Bundle resources are located in the //sys/tablet_cell_bundles/<bundle_name>/@resource_limits attribute. The attribute contains the following fields:

  • tablet_count: Limit on the number of tablets of the bundle's tables.
  • tablet_static_memory: Limit on the total size of the bundle's in-memory tables. Set automatically.
  • cpu: Limit on the total cpu of the bundle's nodes.
  • memory: Limit on the total memory of the bundle's nodes.

tablet_count and tablet_static_memory fields affect the tables created in the bundle. cpu and memory affect the number of tablet nodes that the Bundle controller can assign to the bundle.

tablet_static_memory field is set automatically by the Bundle controller. Its value is calculated as node_count * memory, where node_count is the number of nodes assigned to the bundle, and memory is the amount of memory on a tablet node instance defined in the zone config.

To manage resources, you need the write permission for the bundle. The cluster administrator is responsible for managing resources. You should grant node quotas so that the total quota of all bundles does not exceed the number of nodes in the cluster, taking into account the spare pool for node failures.

To simplify the setup of cpu and memory limits, the bundle_controller_tools.py script has a special command, set-bundle-resource-limits. It accepts a limit on the number of nodes and sets the limits according to the zone config.

Managing a bundle

You can manage bundles by clicking Edit bundle on the necessary bundle page in the UI. The interface enables you to specify the number of nodes, the memory distribution by categories, and the number of threads in the thread pools for lookup and select queries.

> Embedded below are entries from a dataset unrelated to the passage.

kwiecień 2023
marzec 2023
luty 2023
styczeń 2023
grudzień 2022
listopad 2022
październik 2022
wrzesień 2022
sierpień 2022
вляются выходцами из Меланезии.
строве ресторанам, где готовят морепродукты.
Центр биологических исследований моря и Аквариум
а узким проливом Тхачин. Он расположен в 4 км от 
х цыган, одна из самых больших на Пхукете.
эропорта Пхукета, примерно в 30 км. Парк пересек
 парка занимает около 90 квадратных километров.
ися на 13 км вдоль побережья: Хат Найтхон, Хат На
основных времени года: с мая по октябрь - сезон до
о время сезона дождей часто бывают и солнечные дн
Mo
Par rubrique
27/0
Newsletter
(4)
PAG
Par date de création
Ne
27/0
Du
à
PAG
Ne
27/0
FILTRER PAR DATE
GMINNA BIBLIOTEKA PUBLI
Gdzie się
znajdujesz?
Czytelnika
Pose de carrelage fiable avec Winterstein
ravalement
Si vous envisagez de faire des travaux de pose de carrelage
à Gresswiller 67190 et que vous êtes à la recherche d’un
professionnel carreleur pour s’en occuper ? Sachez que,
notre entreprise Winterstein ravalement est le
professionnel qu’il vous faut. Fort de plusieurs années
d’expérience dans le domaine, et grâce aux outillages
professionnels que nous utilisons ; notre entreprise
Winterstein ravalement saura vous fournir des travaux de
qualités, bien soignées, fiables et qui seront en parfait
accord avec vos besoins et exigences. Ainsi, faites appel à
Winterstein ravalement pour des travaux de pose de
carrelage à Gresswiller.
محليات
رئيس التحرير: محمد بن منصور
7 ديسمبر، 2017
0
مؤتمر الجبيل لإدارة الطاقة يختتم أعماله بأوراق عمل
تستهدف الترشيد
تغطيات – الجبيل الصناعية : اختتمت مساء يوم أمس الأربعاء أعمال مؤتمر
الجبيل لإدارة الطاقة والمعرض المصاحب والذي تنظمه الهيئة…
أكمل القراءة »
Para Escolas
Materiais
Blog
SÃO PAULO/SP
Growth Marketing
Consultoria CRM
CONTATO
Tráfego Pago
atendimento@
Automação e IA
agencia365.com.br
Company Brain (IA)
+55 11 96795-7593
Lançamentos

To manage a bundle, you need the manage permission for it.

Disabling the Bundle controller

To switch the Bundle controller to read-only mode, set the //sys/@disable_bundle_controller attribute to %true. The Bundle controller will stop performing any actions on the cluster; however, you can still monitor the state of bundles from the user interface.

Troubleshooting

The Bundle controller is not working

  • Check the //sys/@disable_bundle_controller attribute.
  • Check for locks at //sys/bundle_controller/coordinator/lock/@locks. If there are no locks it means that the Bundle controller cannot register with the cluster — check the container's error log for culprits.

The bundle UI shows the Failed state

The bundle UI displays two statuses: Health is the state of tablet cells, and State is the state of the Bundle controller. If the State shows Failed, click it to find out what went wrong. In some cases, the issue may be caused by violations of the Bundle controller invariants (for example, if resource_guarantee in the zone, nodes, and bundles settings do not match). Recommended course of action:

  • Disable the Bundle controller by setting the //sys/@disable_bundle_controller attribute to %true.
  • Run the bundle_controller_tools.py drop-allocations <bundle_name> command. This command will remove incorrect node allocation requests.
  • Make sure the configuration is correct (for example, by running bundle_controller_tools.py init --init-all --cpu <cpu_guarantee> --memory <memory_guarantee>).